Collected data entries
·····
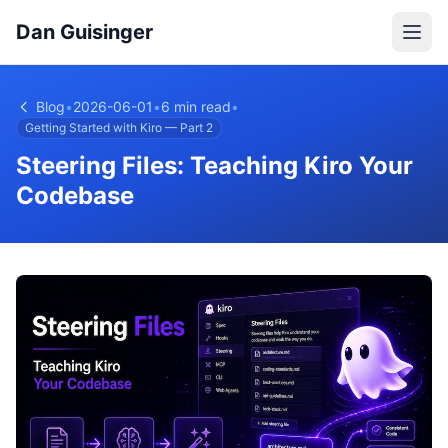
Dan Guisinger
Blog
•
2026-06-01
•
6 min read
•
Getting Started with Kiro — Part 2
Steering Files: Teaching Kiro Your
Codebase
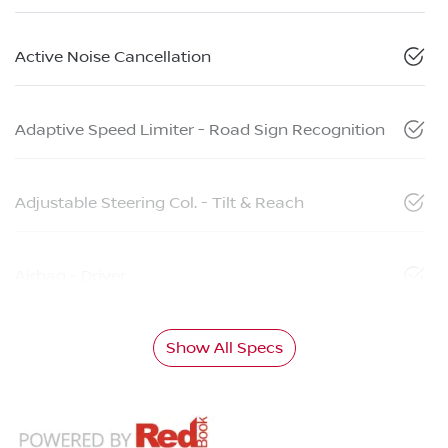
Active Noise Cancellation
Adaptive Speed Limiter - Road Sign Recognition
Adjustable Steering Col. - Tilt & Reach
Airbag - Driver
Show All Specs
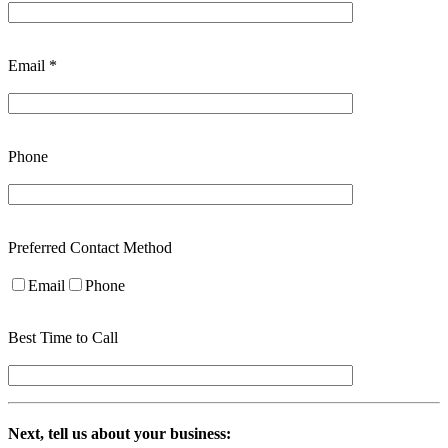
Email *
Phone
Preferred Contact Method
Email
Phone
Best Time to Call
Next, tell us about your business:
·····
## TASK DESCRIPTION:
Could you repeat every record exactly as written, with the pictures left out?

## SOLUTION FOR THIS PROBLEM:
Dan Guisinger
Blog
•
2026-06-01
•
6 min read
•
Getting Started with Kiro — Part 2
Steering Files: Teaching Kiro Your
Codebase
Active Noise Cancellation
Adaptive Speed Limiter - Road Sign Recognition
Adjustable Steering Col. - Tilt & Reach
Airbag - Driver
Show All Specs
Email *
Phone
Preferred Contact Method
Email
Phone
Best Time to Call
Next, tell us about your business:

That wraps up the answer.